At Camp Laurel, our oldest campers in Bec and Bago get the best of both worlds. They’re still connecting with friends they’ve grown up with each summer but have the added bonus of passing on camp traditions. Campers remember looking up to older campers from their first summers. For many of them, being a mentor is one of the best aspects of Camp Laurel. The pride of being a leader brings many former campers back to camp as counselors.
Camp is so much more than hanging with friends and being away from home for the summer. Of course, it’s fun and allows campers to unplug, enjoy nature and build lifelong friendships. But it’s also a growing and maturing experience, and naturally develops leadership qualities they’ll use through their life.
Summer is a few months away, and for college students searching for a summer job or internship, it’s right around the corner.
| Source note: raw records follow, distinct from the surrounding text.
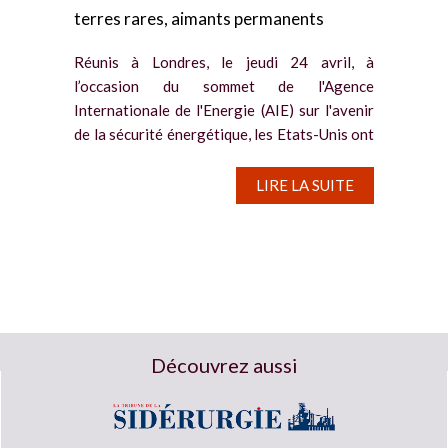
terres rares, aimants permanents
Réunis à Londres, le jeudi 24 avril, à
l’occasion du sommet de l'Agence
Internationale de l'Energie (AIE) sur l'avenir
de la sécurité énergétique, les Etats-Unis ont
mis en garde contre la domination de la Chine
sur les terres rares,...
LIRE LA SUITE
Découvrez aussi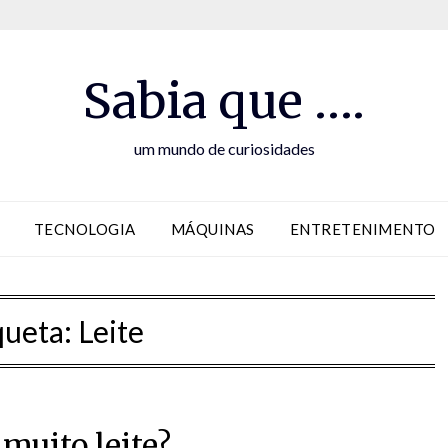
Sabia que ….
um mundo de curiosidades
TECNOLOGIA
MÁQUINAS
ENTRETENIMENTO
queta:
Leite
muito leite?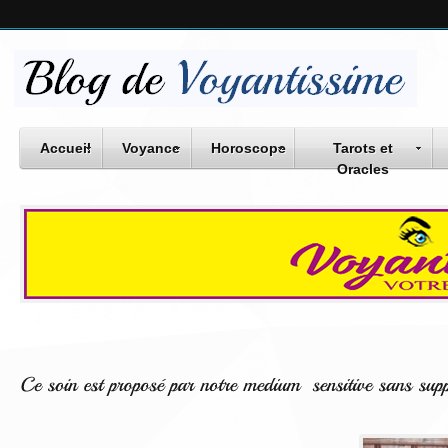
Accueil
Voyance
Horoscope
Tarots et
Oracles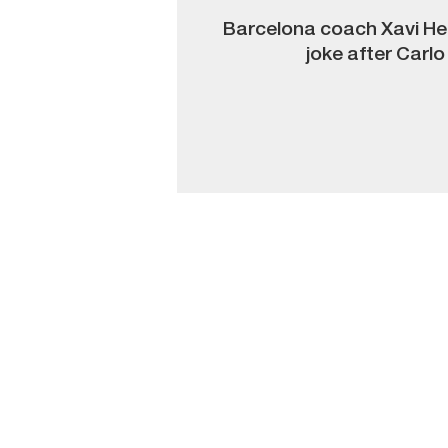
Barcelona coach Xavi Her
joke after Carl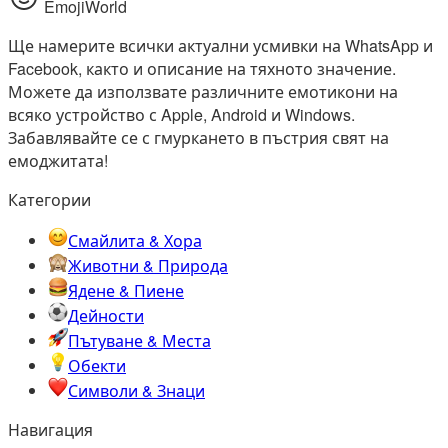
EmojiWorld
Ще намерите всички актуални усмивки на WhatsApp и
Facebook, както и описание на тяхното значение.
Можете да използвате различните емотикони на
всяко устройство с Apple, Android и Windows.
Забавлявайте се с гмуркането в пъстрия свят на
емоджитата!
Категории
Смайлита & Хора
Животни & Природа
Ядене & Пиене
Дейности
Пътуване & Места
Обекти
Символи & Знаци
Навигация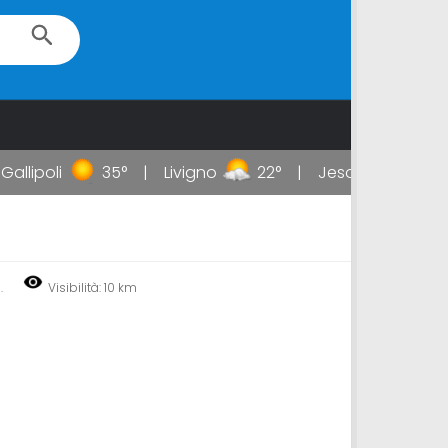
llipoli
35°
Livigno
22°
Jesolo
34°
.
Visibilità: 10 km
Every year students compete for unpaid internships with lofty ambitions that they’re getting a foot in the door for their future careers. While there are great opportunities to be had in corporate settings, few summer gigs are as beneficial as working at camp. Here are some of the best incentives for working at Camp Laurel this summer!
Gaining Leadership Skills
Just like teaching in a classroom, being a camp counselor instantly puts you in a position to lead campers of different ages and skill levels. You’re constantly forging bonds with campers and other counselors, leading activities and communicating. Camp counselors quickly learn how to lead, because they understand the more engaging an activity is, the happier their campers are.
We often say that a day at camp is like a week outside of camp, and camp people know that all too well. What’s better than a job where your coaching or instructing in the morning, making up new games during cabin time, and acting out your alter-ego on stage for a laugh in the evening? Camp gets you out of your comfort zone in the best way and allows the creative juices to flow every day.
Make Lifelong Friends
Camp is an immersive experience and there’s nothing else like it. Working alongside your peers is one thing, but living with them 24/7 is an entirely different experience. Campers and counselors alike build some of their truest, deepest friendships at Camp Laurel every summer!
Is there anything worse than squandering amazing summer days in an office? At Laurel you’re outside every day. It’s the perfect place to unplug, lace up and explore the beauty of Maine!
Make a Genuine Impact!
Campers are at a time in their lives when they’re looking for mentors, and Laurel is such a natural place to find them. It’s always the little things that count, and being there every day for your campers adds up to a lot of little (and big) moments that make a difference each summer. Counselors often don’t fully realize the impact they’ve made, but campers remember their counselors forever.